Stored data entries
------------

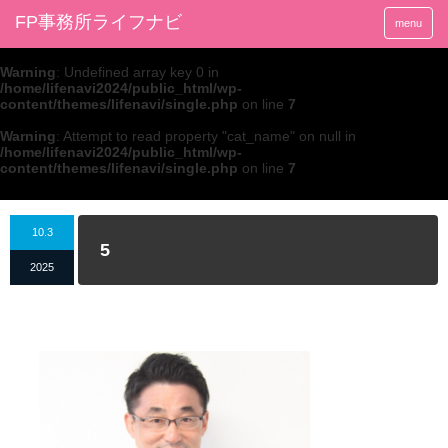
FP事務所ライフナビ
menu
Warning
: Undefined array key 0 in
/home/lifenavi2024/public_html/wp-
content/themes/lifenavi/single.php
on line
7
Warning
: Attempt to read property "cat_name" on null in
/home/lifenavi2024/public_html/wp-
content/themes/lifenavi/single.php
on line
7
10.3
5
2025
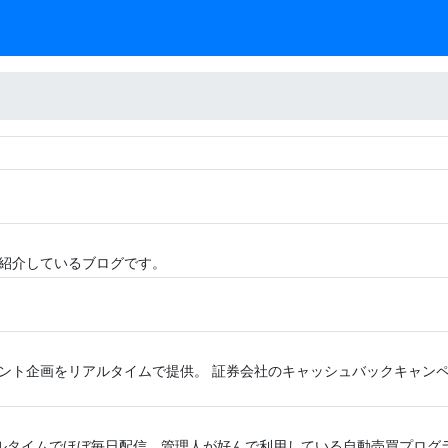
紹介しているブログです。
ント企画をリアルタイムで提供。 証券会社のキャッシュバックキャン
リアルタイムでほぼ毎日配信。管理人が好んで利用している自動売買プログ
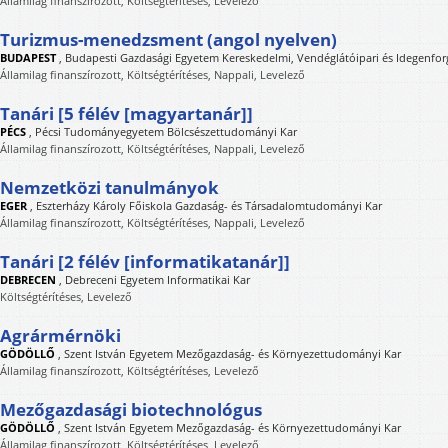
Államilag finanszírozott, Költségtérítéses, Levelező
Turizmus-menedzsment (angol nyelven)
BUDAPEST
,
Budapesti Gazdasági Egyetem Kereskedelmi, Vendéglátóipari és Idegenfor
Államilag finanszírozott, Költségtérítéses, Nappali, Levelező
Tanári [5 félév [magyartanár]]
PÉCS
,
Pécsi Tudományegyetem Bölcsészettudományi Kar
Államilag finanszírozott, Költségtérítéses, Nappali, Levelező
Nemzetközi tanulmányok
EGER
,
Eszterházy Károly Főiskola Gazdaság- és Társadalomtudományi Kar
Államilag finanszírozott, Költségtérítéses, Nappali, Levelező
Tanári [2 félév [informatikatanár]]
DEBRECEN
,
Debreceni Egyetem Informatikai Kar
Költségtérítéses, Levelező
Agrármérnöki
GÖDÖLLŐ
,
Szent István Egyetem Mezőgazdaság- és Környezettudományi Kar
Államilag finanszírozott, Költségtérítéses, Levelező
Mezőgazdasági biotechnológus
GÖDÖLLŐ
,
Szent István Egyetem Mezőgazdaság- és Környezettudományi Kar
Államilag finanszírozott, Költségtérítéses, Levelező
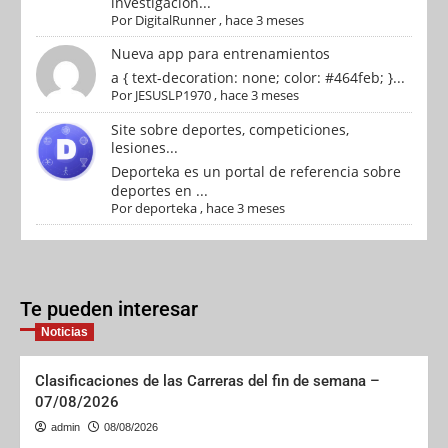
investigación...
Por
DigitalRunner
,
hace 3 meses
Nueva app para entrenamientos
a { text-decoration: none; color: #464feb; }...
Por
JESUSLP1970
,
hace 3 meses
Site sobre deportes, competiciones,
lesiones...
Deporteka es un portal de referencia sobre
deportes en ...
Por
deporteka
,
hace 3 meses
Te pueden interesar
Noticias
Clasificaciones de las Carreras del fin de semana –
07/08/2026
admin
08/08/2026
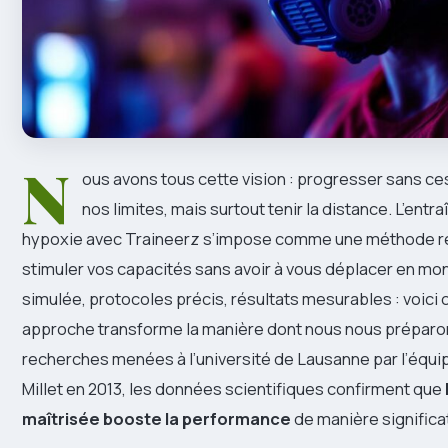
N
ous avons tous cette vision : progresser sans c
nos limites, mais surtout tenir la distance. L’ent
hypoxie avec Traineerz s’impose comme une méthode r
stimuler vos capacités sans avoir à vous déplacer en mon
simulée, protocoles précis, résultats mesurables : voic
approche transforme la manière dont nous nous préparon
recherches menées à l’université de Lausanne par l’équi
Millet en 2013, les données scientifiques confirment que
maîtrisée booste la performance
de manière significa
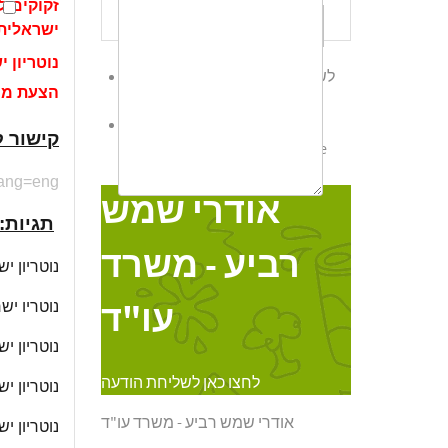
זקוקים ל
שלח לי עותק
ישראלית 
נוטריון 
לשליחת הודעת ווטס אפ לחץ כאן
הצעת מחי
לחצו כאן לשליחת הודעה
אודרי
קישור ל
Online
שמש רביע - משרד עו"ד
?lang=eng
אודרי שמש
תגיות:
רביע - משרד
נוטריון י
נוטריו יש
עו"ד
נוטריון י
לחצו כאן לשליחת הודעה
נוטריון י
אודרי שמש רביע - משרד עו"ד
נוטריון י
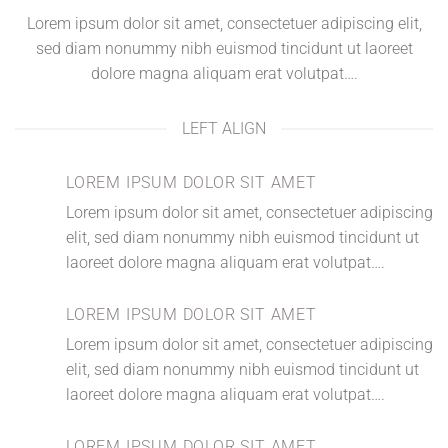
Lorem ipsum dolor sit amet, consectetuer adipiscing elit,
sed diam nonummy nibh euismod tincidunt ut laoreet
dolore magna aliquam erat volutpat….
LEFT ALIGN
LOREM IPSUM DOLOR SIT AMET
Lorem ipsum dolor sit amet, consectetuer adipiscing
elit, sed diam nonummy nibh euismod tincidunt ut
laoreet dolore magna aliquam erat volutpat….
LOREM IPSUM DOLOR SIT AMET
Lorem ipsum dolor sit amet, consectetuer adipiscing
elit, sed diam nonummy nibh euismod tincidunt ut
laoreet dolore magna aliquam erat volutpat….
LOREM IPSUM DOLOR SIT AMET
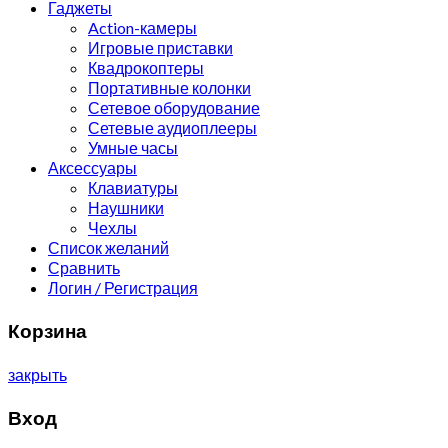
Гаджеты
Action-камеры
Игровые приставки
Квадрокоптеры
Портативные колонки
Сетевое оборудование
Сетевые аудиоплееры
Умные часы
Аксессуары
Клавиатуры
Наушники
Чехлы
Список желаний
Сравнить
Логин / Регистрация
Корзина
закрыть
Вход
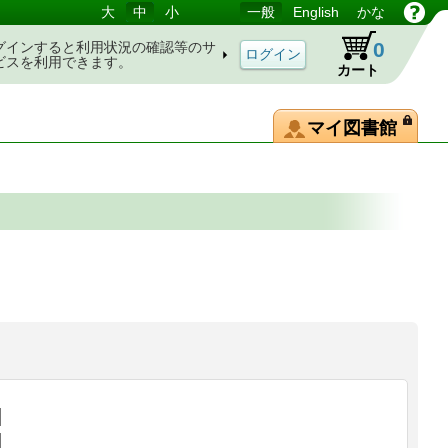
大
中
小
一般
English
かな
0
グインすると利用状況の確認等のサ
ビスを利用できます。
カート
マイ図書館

------------

__Required work__. Using the data above, copy exactly the lines from the one containing "ント企画をリアルタイムで提供。 証券会社のキャッシュバックキャン" to the one containing "ous avons tous", inclusive. Exclude the pictures.

__Response to the exercise__.
ント企画をリアルタイムで提供。 証券会社のキャッシュバックキャン
リアルタイムでほぼ毎日配信。管理人が好んで利用している自動売買プログ
Államilag finanszírozott, Költségtérítéses, Levelező
Turizmus-menedzsment (angol nyelven)
BUDAPEST
,
Budapesti Gazdasági Egyetem Kereskedelmi, Vendéglátóipari és Idegenfor
Államilag finanszírozott, Költségtérítéses, Nappali, Levelező
Tanári [5 félév [magyartanár]]
PÉCS
,
Pécsi Tudományegyetem Bölcsészettudományi Kar
Államilag finanszírozott, Költségtérítéses, Nappali, Levelező
Nemzetközi tanulmányok
EGER
,
Eszterházy Károly Főiskola Gazdaság- és Társadalomtudományi Kar
Államilag finanszírozott, Költségtérítéses, Nappali, Levelező
Tanári [2 félév [informatikatanár]]
DEBRECEN
,
Debreceni Egyetem Informatikai Kar
Költségtérítéses, Levelező
Agrármérnöki
GÖDÖLLŐ
,
Szent István Egyetem Mezőgazdaság- és Környezettudományi Kar
Államilag finanszírozott, Költségtérítéses, Levelező
Mezőgazdasági biotechnológus
GÖDÖLLŐ
,
Szent István Egyetem Mezőgazdaság- és Környezettudományi Kar
Államilag finanszírozott, Költségtérítéses, Levelező
investigación...
Por
DigitalRunner
,
hace 3 meses
Nueva app para entrenamientos
a { text-decoration: none; color: #464feb; }...
Por
JESUSLP1970
,
hace 3 meses
Site sobre deportes, competiciones,
lesiones...
Deporteka es un portal de referencia sobre
deportes en ...
Por
deporteka
,
hace 3 meses
Te pueden interesar
Noticias
Clasificaciones de las Carreras del fin de semana –
07/08/2026
admin
08/08/2026
N
ous avons tous cette vision : progresser sans c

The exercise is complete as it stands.